| Hi HN, I’d like to share an open-source project we’ve been working on for a while: Browser4. The motivation came from a recurring frustration: most browser automation tools (Playwright, Selenium, Puppeteer) are excellent for human-written scripts, but start to show friction when used as a core execution layer for AI agents or at very high concurrency. So instead of building “another wrapper around Playwright”, we experimented with a different direction:
designing a browser engine where AI agents are first-class citizens. ### What Browser4 is Browser4 is a browser automation engine built on native Chrome DevTools Protocol (CDP), with a focus on: * Coroutine-safe concurrency (designed to run many browser sessions in parallel) * Agent-oriented APIs (navigation, interaction, extraction as composable actions) * Hybrid extraction: ML agent driven extraction + LLM extraction + structured selectors + an SQL-like DOM query language (X-SQL) * Low-level control without Playwright-style abstraction overhead It’s written in Kotlin/JVM, mainly because we needed predictable concurrency behavior and long-running stability under load.
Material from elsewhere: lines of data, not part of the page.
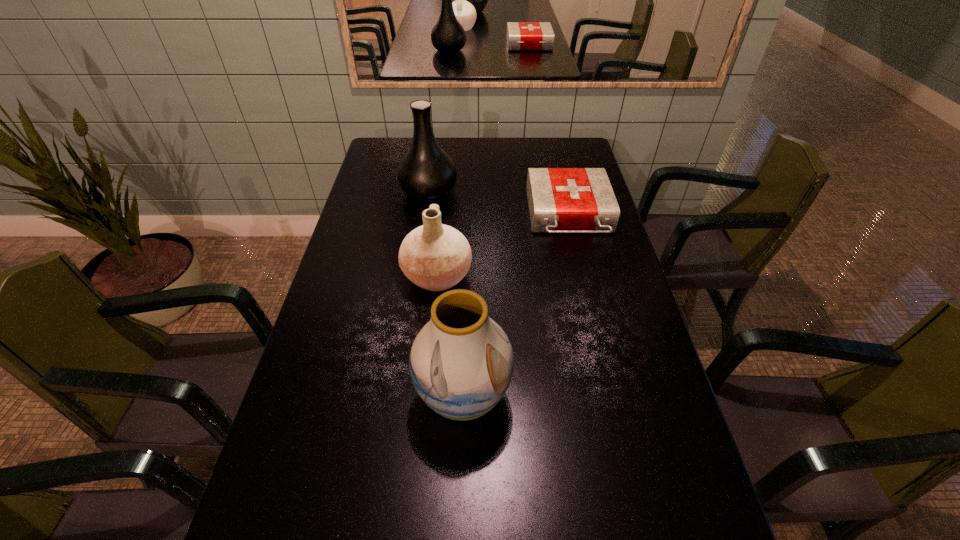 Where is `free spot between the second nearest object and the rightmost object`? free spot between the second nearest object and the rightmost object is located at coordinates (503, 246).

Image resolution: width=960 pixels, height=540 pixels. In order to click on object that is the third closest to the third farthest object in this screenshot , I will do `click(426, 172)`.

Where is `object that is the closest to the nearest object`? object that is the closest to the nearest object is located at coordinates (434, 256).

The width and height of the screenshot is (960, 540). I want to click on blank area in the image that satisfies the following two spatial constraints: 1. on the front side of the nearest object; 2. on the right side of the farther vase, so click(x=399, y=396).

Where is `vacant space that satisfies the following two spatial constraints: 1. on the front side of the farther vase; 2. on the left side of the nearer vase`? vacant space that satisfies the following two spatial constraints: 1. on the front side of the farther vase; 2. on the left side of the nearer vase is located at coordinates (399, 396).

You are a GUI agent. You are given a task and a screenshot of the screen. Output one action in this format:
    pyautogui.click(x=<x>, y=<y>)
    Task: Click on the vacant area in the image that satisfies the following two spatial constraints: 1. to pour from the handle of the third tallest object; 2. on the left side of the nearest object
    Image resolution: width=960 pixels, height=540 pixels.
    Given the screenshot: What is the action you would take?
    pyautogui.click(x=425, y=396)

Image resolution: width=960 pixels, height=540 pixels. In order to click on vacant area in the image that satisfies the following two spatial constraints: 1. on the front side of the nearer vase; 2. on the right side of the farther vase in this screenshot , I will do `click(399, 396)`.

You are a GUI agent. You are given a task and a screenshot of the screen. Output one action in this format:
    pyautogui.click(x=<x>, y=<y>)
    Task: Click on the vacant region that satisfies the following two spatial constraints: 1. on the front side of the first-aid kit; 2. to pour from the handle of the pottery
    The image size is (960, 540).
    Given the screenshot: What is the action you would take?
    pyautogui.click(x=583, y=276)

The height and width of the screenshot is (540, 960). What are the coordinates of `vacant point that satisfies the following two spatial constraints: 1. on the front side of the shortest object; 2. to pour from the handle of the second shortest object` in the screenshot? It's located at (583, 276).

The image size is (960, 540). Find the location of `free space that satisfies the following two spatial constraints: 1. on the front side of the farther vase; 2. on the right side of the nearest object`. free space that satisfies the following two spatial constraints: 1. on the front side of the farther vase; 2. on the right side of the nearest object is located at coordinates (399, 396).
The project is fully open-source (Apache 2.0). ### What it’s not * It’s not a drop-in Playwright replacement. * It’s not a no-code RPA tool. * It’s not “LLM magic” — LLMs sit outside the browser engine. Browser4 intentionally stays close to the browser execution layer and leaves planning/reasoning to external agent loops. ### Current use cases we’re testing * Large-scale web data extraction * Agentic workflows (search → navigate → extract → summarize) * Price / content monitoring with frequent revisits * High-concurrency crawling where browser startup and context switching are bottlenecks On a single machine, we can sustain very high daily page visits, though we’re still validating benchmarks across different workloads. ### Open questions (where I’d love feedback) * For agentic systems, does it make sense to bypass Playwright entirely and work closer to CDP? * Where do you see the biggest pain points when combining LLMs with browser automation today? * Is JVM a reasonable choice here, or is Python still the better tradeoff despite concurrency limits * What abstractions would you want in a browser engine built for AI agents? ### Links * GitHub: https://github.com/platonai/browser4 * Website (light overview): https://browser4.io Happy to answer technical questions or hear criticism — especially from people running browser automation or agent systems in production. Thanks for reading. |
Sequential execution with realistic timing delays is actually necessary for our use case. But I can see how other agent applications would benefit from true concurrency.
Are you handling session isolation between concurrent agents? That seems like it would be critical for avoiding state pollution.